News, Culture & Society

UK Amazon staff will get their share of a £374m bonus pot

Amazon’s full-time UK workers all set for a £300 Christmas bonus as the online giant cashes in on stay-at-home shoppers

  • Full-time workers will get £300, while part-time staff will get £150 
  • Amazon’s net income jumped to £4.73bn in the three months to 30 September 
  •  The firm will have recruited 10,000 extra staff in Britain by the end of 2020

Amazon staff working in Britain will get a slice of a £374million ($500m) global bonus pot this Christmas, after the online giant saw a boom in sales during lockdown.

The US-based retailer, which is run by the world’s wealthiest man, Jeff Bezos, will dole out £300 to full-time staff who are employed from 1 to 31 December, while part-time staff will get £150. 

Demand for Amazon’s services has been so high this year that by the end of 2020 it will have recruited 10,000 extra staff in Britain to cope with the tidal wave of sales.
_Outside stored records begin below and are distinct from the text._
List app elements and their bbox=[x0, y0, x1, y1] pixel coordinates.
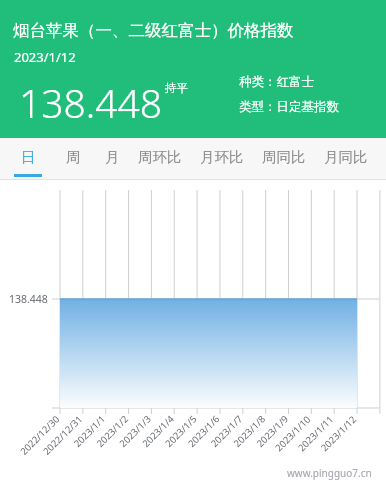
staticText: 种类：红富士 bbox=[239, 74, 314, 90]
staticText: 月 bbox=[105, 148, 120, 166]
staticText: 138.448 bbox=[19, 76, 163, 129]
button[interactable]: 周环比 bbox=[129, 138, 191, 180]
staticText: 持平 bbox=[165, 81, 188, 95]
staticText: 烟台苹果（一、二级红富士）价格指数 bbox=[13, 20, 294, 41]
button[interactable]: 月同比 bbox=[315, 138, 377, 180]
button[interactable]: 周 bbox=[57, 138, 90, 180]
staticText: 月环比 bbox=[200, 148, 244, 166]
staticText: 月同比 bbox=[324, 148, 368, 166]
staticText: 周 bbox=[66, 148, 81, 166]
button[interactable]: 周同比 bbox=[253, 138, 315, 180]
staticText: 周同比 bbox=[262, 148, 306, 166]
button[interactable]: 月 bbox=[96, 138, 129, 180]
staticText: 类型：日定基指数 bbox=[239, 99, 339, 115]
button[interactable]: 日 bbox=[5, 138, 51, 180]
button[interactable]: 月环比 bbox=[191, 138, 253, 180]
staticText: 2023/1/12 bbox=[14, 48, 76, 66]
staticText: 日 bbox=[21, 148, 36, 166]
staticText: 周环比 bbox=[138, 148, 182, 166]
other: 烟台苹果价格指数走势图 bbox=[0, 180, 386, 485]
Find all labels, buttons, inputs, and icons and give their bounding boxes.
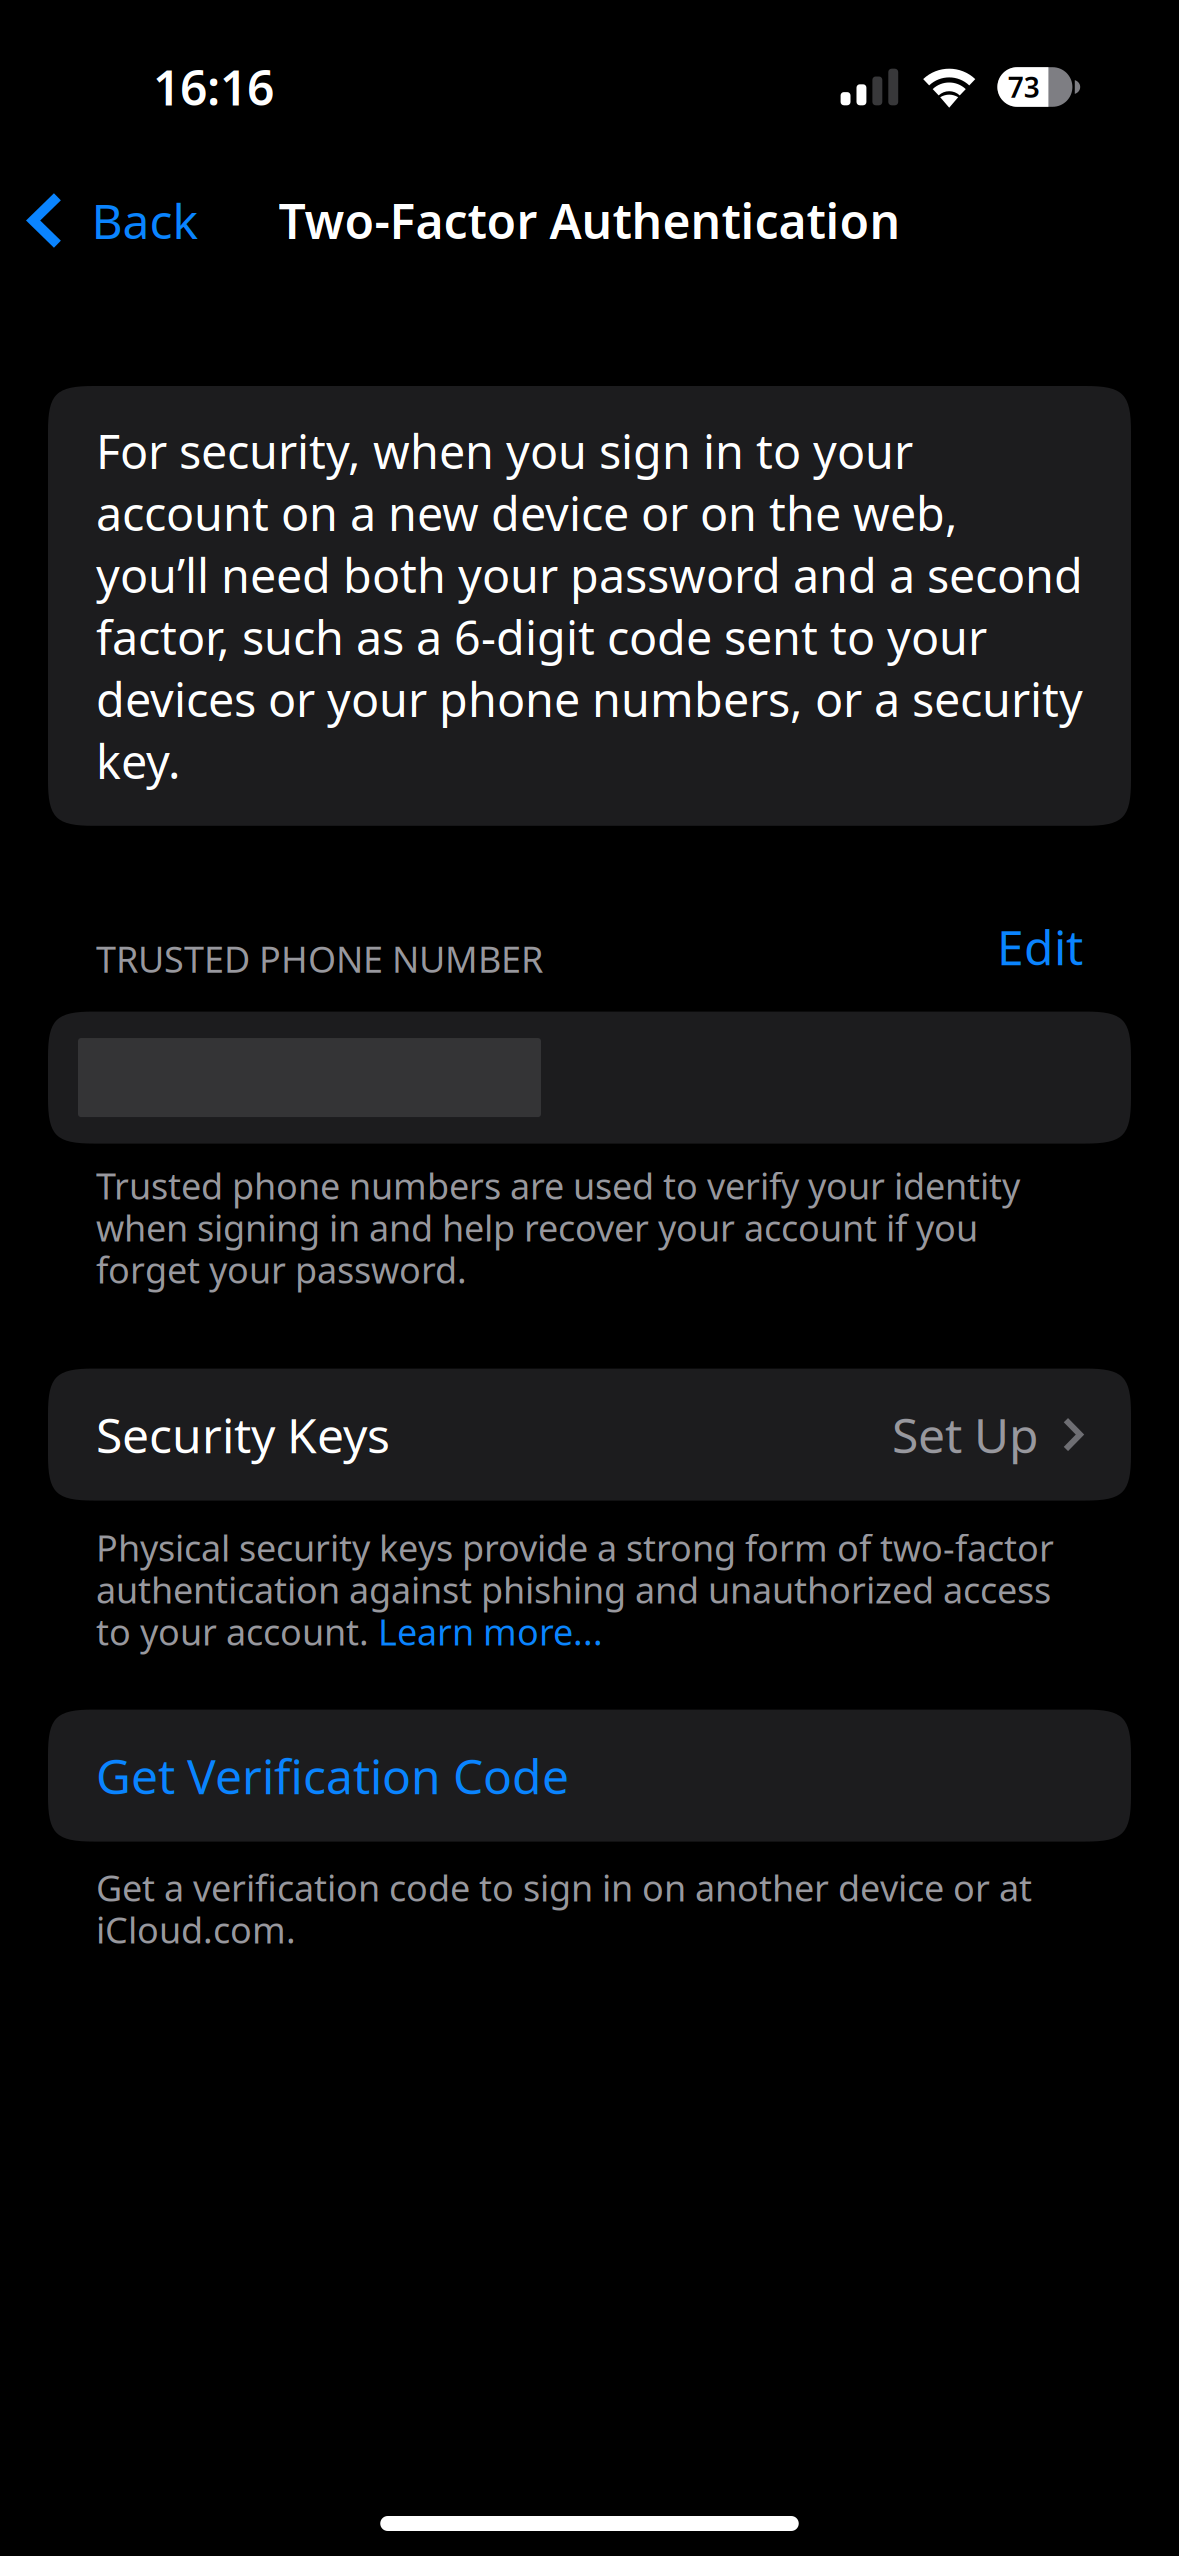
staticText: Back (92, 189, 198, 252)
staticText: Get Verification Code (96, 1744, 569, 1807)
button[interactable]: Back (0, 174, 214, 267)
staticText: 73 (1008, 68, 1040, 106)
staticText: Learn more... (378, 1608, 603, 1656)
staticText: Set Up (892, 1403, 1039, 1466)
staticText: Security Keys (96, 1403, 390, 1466)
staticText: authentication against phishing and unau… (96, 1566, 1051, 1614)
staticText: TRUSTED PHONE NUMBER (96, 935, 543, 983)
staticText: forget your password. (96, 1246, 467, 1294)
button[interactable]: Edit (957, 911, 1083, 982)
staticText: For security, when you sign in to your a… (96, 420, 1083, 792)
staticText: Two-Factor Authentication (278, 189, 900, 252)
button[interactable]: Security Keys (0, 1369, 1179, 1501)
staticText: iCloud.com. (96, 1906, 296, 1954)
staticText: when signing in and help recover your ac… (96, 1204, 978, 1252)
staticText: Get a verification code to sign in on an… (96, 1864, 1032, 1912)
staticText: Edit (997, 915, 1083, 978)
staticText: Physical security keys provide a strong … (96, 1524, 1054, 1572)
staticText: to your account. (96, 1608, 378, 1656)
staticText: 16:16 (153, 55, 274, 119)
button[interactable]: Get Verification Code (0, 1710, 1179, 1842)
staticText: Trusted phone numbers are used to verify… (96, 1162, 1020, 1210)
It’s bonus time: Amazon staff working in Britain will get a slice of a £374million bonus pot this Christmas

With the Black Friday sales event today and Christmas a matter of weeks away, Amazon will be hoping to keep coining it in, while other bricks-and-mortar based retailers flounder.

In a blog post, senior vice president of Amazon Worldwide Operations Dave Clark, said he was ‘grateful’ for the efforts of the company’s employees through what has been a ‘unique’ year.

He said: ‘Combined with other holiday pay incentives, in this quarter alone we are investing over 750 million dollars in additional pay for our front-line hourly workforce.

‘This brings our total spent on special bonuses and incentives for our teams globally to over 2.5 billion dollars in 2020, including a 500 million dollar thank you bonus earlier this year.’

The online giant recorded a net income of £4.73billion in the three months to 30 September, up from £1.58billion in the third quarter of last year. 

Ambitious: The billionaire boss of Amazon, Jeff Bezos

Ambitious: The billionaire boss of Amazon, Jeff Bezos

Amazon faced criticism over work conditions earlier this year, with the company hit with strikes from workers in France and Italy over virus safety concerns. 

In April, a row over sanitary working conditions forced the group to temporarily shut six of its warehouses in France.

Amazon claims it has since made over 150 ‘significant’ process changes to ensure the health and safety of its staff, from enhanced cleaning and social distancing measures to the distribution of personal protective equipment and the implementation of temperature checks.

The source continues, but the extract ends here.